When it started, I had the sneaking suspicion it was going to be a Texas Chain Saw Massacre kind of retread, and for a while, it seemed like that's exactly what would happen.
And then the monster shows up, and suddenly I wish it had been a Chain Saw ripoff.
The premise was interesting, but to be honest, it was more interesting than the movie itself. Watching two kids running around and exposition getting shoehorned in wherever possible really killed the possibility of being engaged in the movie, even after we knew why the Jeeper Creeper wanted the boy. And the ending was just stupid; I mean, okay, I get it, you kill the hero, good for you, no eyeballs, Jeeper Creeper wins, movie over.
So needless to say I was in no hurry to see the second one. What changed my mind was a phone call from my at the time roommate, who'd just seen it with an audience (not just an audience, "that" audience, the mythical congregation of just the right people with just the right movie), and he told me about one scene, where the Jeeper Creeper is hanging upside down outside a bus, and choosing which members of the disposable teen brigade inside that he's going to eat.
But the Jeeper Creeper doesn't just look at them. When he picks one, he winks, or smiles suggestively, or, my personal favorite, he gives them the one hand "gun click" point. And that alone sold me. The Jeeper Creeper was actually a character, and not some faceless spectre out to eat kids.
The kids aren't important in this movie at all. Even the "psychic" character, who exists only to give these walking sacrifices information that the audience already knows, only gets two scenes. Everyone else is a walking stereotype: the "is he or isn't he gay" player, the pinnings of racism white dude, the three black guys, the nerdy team manager, the tough bus driver, the jock just waiting to get his head pulled off. They're all there, on a bus, waiting to get picked off on the last day of the Jeeper Creeper's 23 day feeding festival.

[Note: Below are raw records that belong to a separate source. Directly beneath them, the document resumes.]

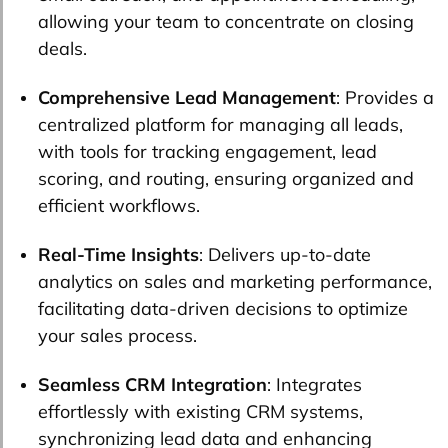
allowing your team to concentrate on closing
deals.
Comprehensive Lead Management
: Provides a
centralized platform for managing all leads,
with tools for tracking engagement, lead
scoring, and routing, ensuring organized and
efficient workflows.
Real-Time Insights
: Delivers up-to-date
analytics on sales and marketing performance,
facilitating data-driven decisions to optimize
your sales process.
Seamless CRM Integration
: Integrates
effortlessly with existing CRM systems,
synchronizing lead data and enhancing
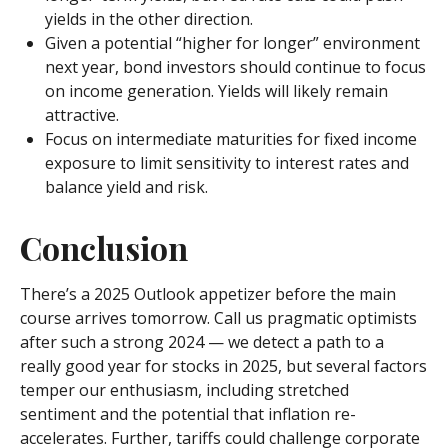
yields in the other direction.
Given a potential “higher for longer” environment
next year, bond investors should continue to focus
on income generation. Yields will likely remain
attractive.
Focus on intermediate maturities for fixed income
exposure to limit sensitivity to interest rates and
balance yield and risk.
Conclusion
There’s a 2025 Outlook appetizer before the main
course arrives tomorrow. Call us pragmatic optimists
after such a strong 2024 — we detect a path to a
really good year for stocks in 2025, but several factors
temper our enthusiasm, including stretched
sentiment and the potential that inflation re-
accelerates. Further, tariffs could challenge corporate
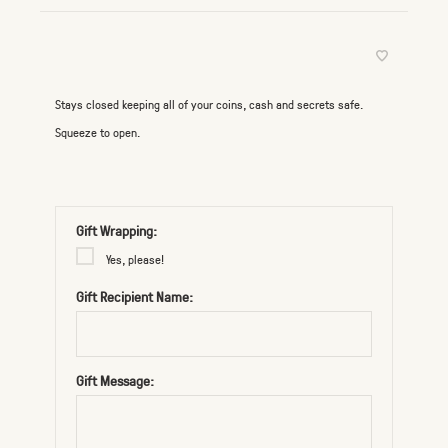
Stays closed keeping all of your coins, cash and secrets safe.
Squeeze to open.
Gift Wrapping:
Yes, please!
Gift Recipient Name:
Gift Message:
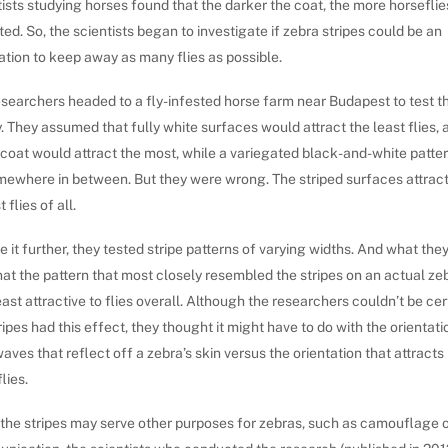
ists studying horses found that the darker the coat, the more horseflies
ted. So, the scientists began to investigate if zebra stripes could be an
tion to keep away as many flies as possible.
searchers headed to a fly-infested horse farm near Budapest to test th
. They assumed that fully white surfaces would attract the least flies, 
 coat would attract the most, while a variegated black-and-white patte
mewhere in between. But they were wrong. The striped surfaces attrac
 flies of all.
e it further, they tested stripe patterns of varying widths. And what the
at the pattern that most closely resembled the stripes on an actual ze
ast attractive to flies overall. Although the researchers couldn’t be ce
ripes had this effect, they thought it might have to do with the orientati
waves that reflect off a zebra’s skin versus the orientation that attracts
lies.
 the stripes may serve other purposes for zebras, such as camouflage 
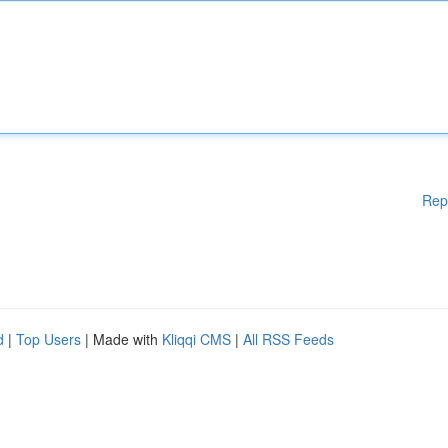
Rep
d
|
Top Users
| Made with
Kliqqi CMS
|
All RSS Feeds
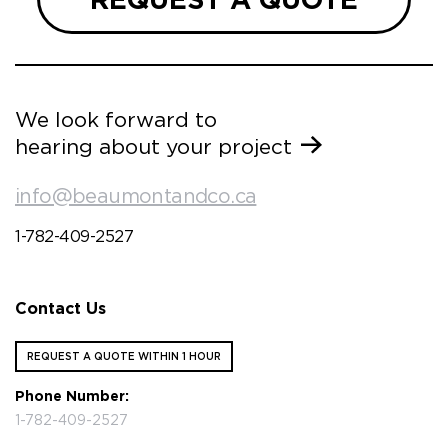
We look forward to
hearing about your project
info@beaumontandco.ca
1-782-409-2527
Contact Us
REQUEST A QUOTE WITHIN 1 HOUR
Phone Number:
1-782-409-2527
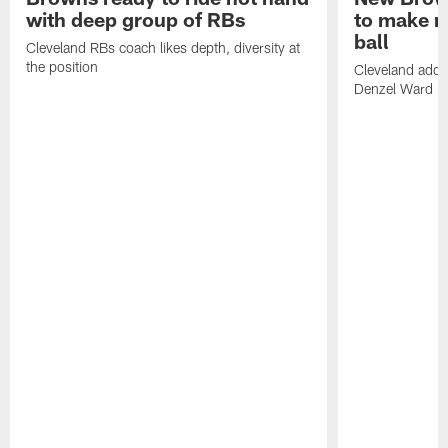
with deep group of RBs
to make m
ball
Cleveland RBs coach likes depth, diversity at
the position
Cleveland adde
Denzel Ward 4t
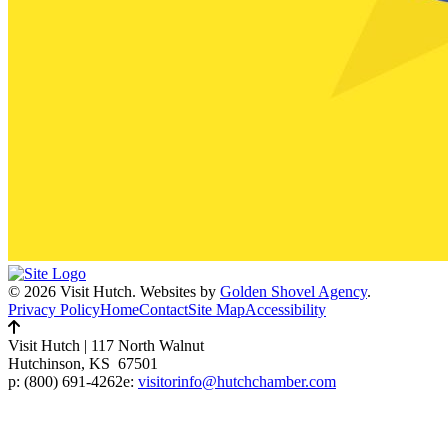
© 2026 Visit Hutch.
Websites by
Golden Shovel Agency
.
Privacy Policy
Home
Contact
Site Map
Accessibility
Visit Hutch
|
117 North Walnut
Hutchinson, KS 67501
p:
(800) 691-4262
e:
visitorinfo@hutchchamber.com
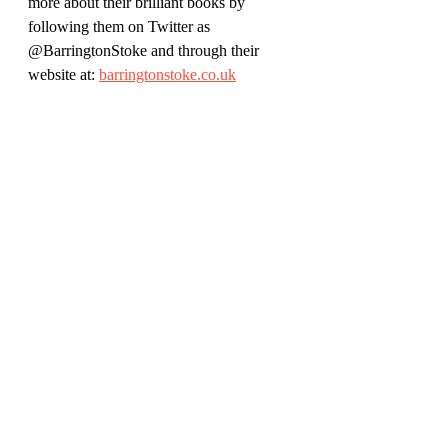
more about their brilliant books by 
following them on Twitter as 
@BarringtonStoke and through their 
website at: 
barringtonstoke.co.uk
Author Emma Carroll is on Twitter as 
@emmac2603
Her website is: 
emmacarrollauthor.wordpress.com
Find out more about illustrator Kaja 
Kajfez at 
izptica.com/
Review by Rich Simpson (@richreadalot 
on Twitter and Instagram) January 2021
Children's Books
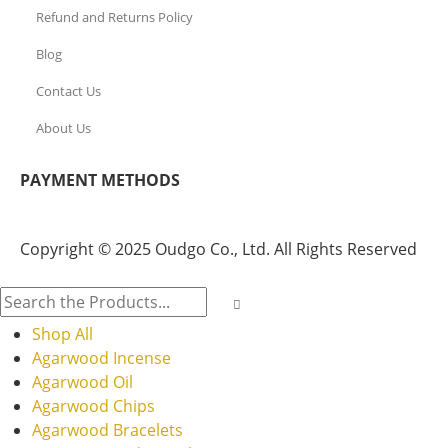
Refund and Returns Policy
Blog
Contact Us
About Us
PAYMENT METHODS
Copyright © 2025 Oudgo Co., Ltd. All Rights Reserved
Shop All
Agarwood Incense
Agarwood Oil
Agarwood Chips
Agarwood Bracelets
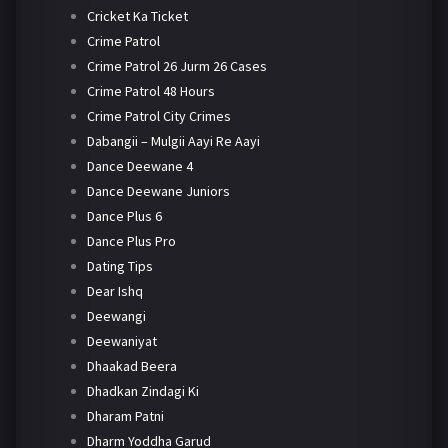
Cricket Ka Ticket
Crime Patrol
Crime Patrol 26 Jurm 26 Cases
Crime Patrol 48 Hours
Crime Patrol City Crimes
Dabangii – Mulgii Aayi Re Aayi
Dance Deewane 4
Dance Deewane Juniors
Dance Plus 6
Dance Plus Pro
Dating Tips
Dear Ishq
Deewangi
Deewaniyat
Dhaakad Beera
Dhadkan Zindagi Ki
Dharam Patni
Dharm Yoddha Garud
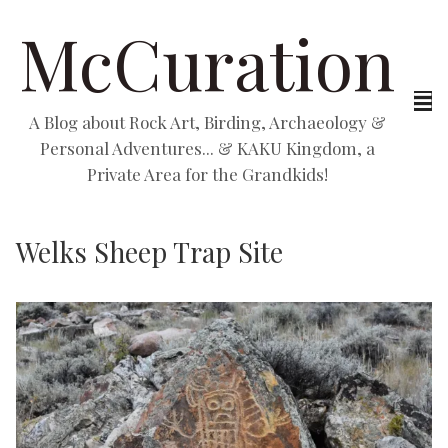
McCuration
A Blog about Rock Art, Birding, Archaeology &
Personal Adventures... & KAKU Kingdom, a
Private Area for the Grandkids!
Welks Sheep Trap Site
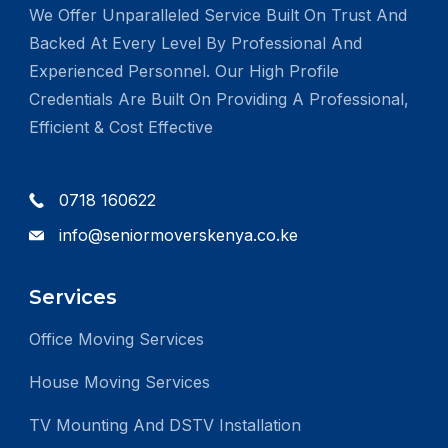
We Offer Unparalleled Service Built On Trust And
Backed At Every Level By Professional And
Experienced Personnel. Our High Profile
Credentials Are Built On Providing A Professional,
Efficient & Cost Effective
0718 160622
info@seniormoverskenya.co.ke
Services
Office Moving Services
House Moving Services
TV Mounting And DSTV Installation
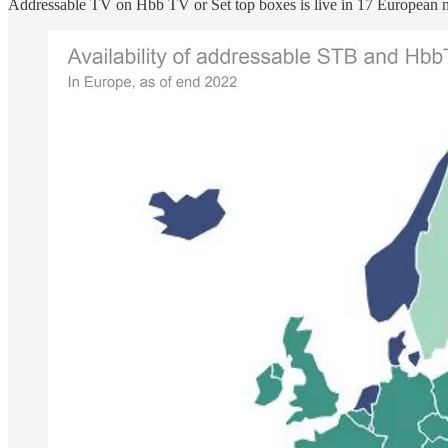
Addressable TV on Hbb TV or Set top boxes is live in 17 European m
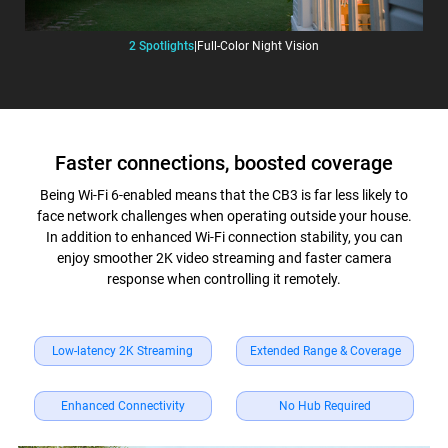
2 Spotlights
|
Full-Color Night Vision
Faster connections, boosted coverage
Being Wi-Fi 6-enabled means that the CB3 is far less likely to
face network challenges when operating outside your house.
In addition to enhanced Wi-Fi connection stability, you can
enjoy smoother 2K video streaming and faster camera
response when controlling it remotely.
Low-latency 2K Streaming
Extended Range & Coverage
Enhanced Connectivity
No Hub Required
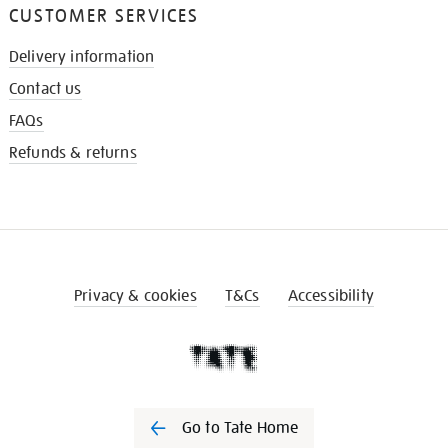
CUSTOMER SERVICES
Delivery information
Contact us
FAQs
Refunds & returns
Privacy & cookies
T&Cs
Accessibility
Go to Tate Home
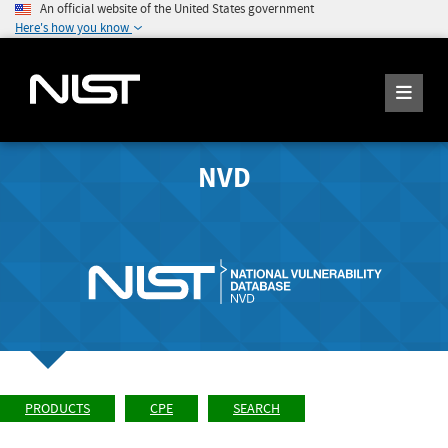
An official website of the United States government
Here's how you know
NVD
PRODUCTS
CPE
SEARCH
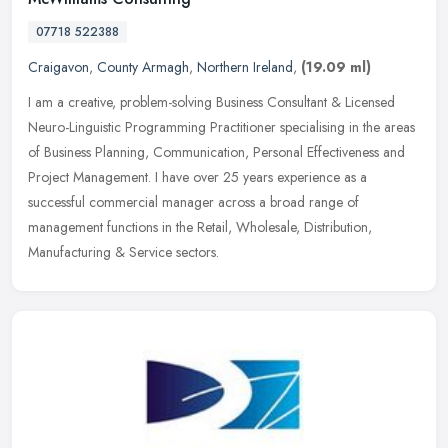
07718 522388
Craigavon
,
County Armagh
,
Northern Ireland
,
(19.09 ml)
I am a creative, problem-solving Business Consultant & Licensed
Neuro-Linguistic Programming Practitioner specialising in the areas
of Business Planning, Communication, Personal Effectiveness and
Project Management. I have over 25 years experience as a
successful commercial manager across a broad range of
management functions in the Retail, Wholesale, Distribution,
Manufacturing & Service sectors.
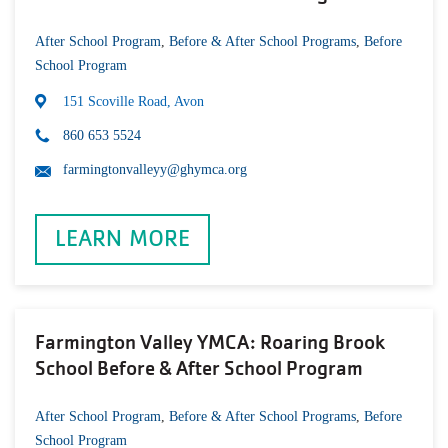
After School Program
,
Before & After School Programs
,
Before
School Program
151 Scoville Road, Avon
860 653 5524
farmingtonvalleyy@ghymca.org
LEARN MORE
Farmington Valley YMCA: Roaring Brook
School Before & After School Program
After School Program
,
Before & After School Programs
,
Before
School Program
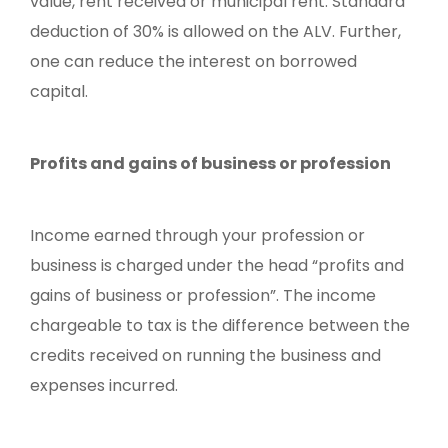
value, rent received or municipal rent. Standard
deduction of 30% is allowed on the ALV. Further,
one can reduce the interest on borrowed
capital.
Profits and gains of business or profession
Income earned through your profession or
business is charged under the head “profits and
gains of business or profession”. The income
chargeable to tax is the difference between the
credits received on running the business and
expenses incurred.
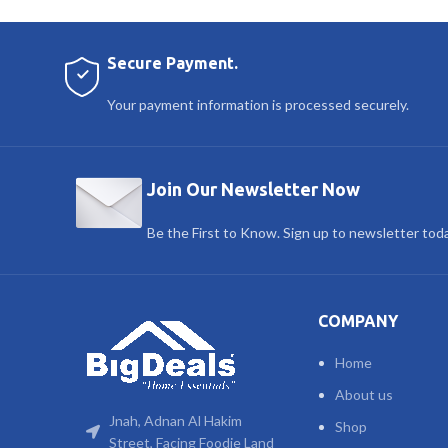
Secure Payment.
Your payment information is processed securely.
Join Our Newsletter Now
Be the First to Know. Sign up to newsletter tod
COMPANY
Home
About us
Jnah, Adnan Al Hakim
Shop
Street, Facing Foodie Land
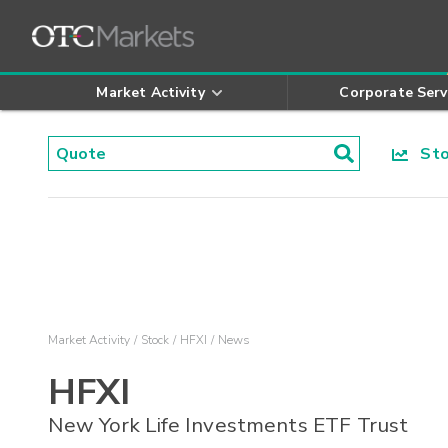
Market Activity
Corporate Serv
Stoc
Market Activity
Stock
HFXI
News
HFXI
New York Life Investments ETF Trust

But this time, we get an Ahab to follow, and it's Leland fucking Palmer! That's right, Ray Wise is some farmer who happens to have a foundry in his barn, and when his youngest son becomes Jeeper Creeper food, he builds himself a harpoon gun and goes a-hunting. This is useful, because a running Jeeper Creeper is pretty boring, but since he can now fly, we have ourselves a ball game, folks.
You can probably tell by the way I keep calling him the Jeeper Creeper that I don't take this movie too seriously, but there are enough outlandish set pieces to keep things going, and the movie doesn't waste time with exposition. That bus is on the ground in twenty minutes, and the Jeeper Creeper is taunting and pulling his head off and eating ASAP.
If you find yourself ever wondering "should I check out Jeepers Creepers?" the answer is no. Drop the zero and make with the hero, and that's Jeepers Creepers 2.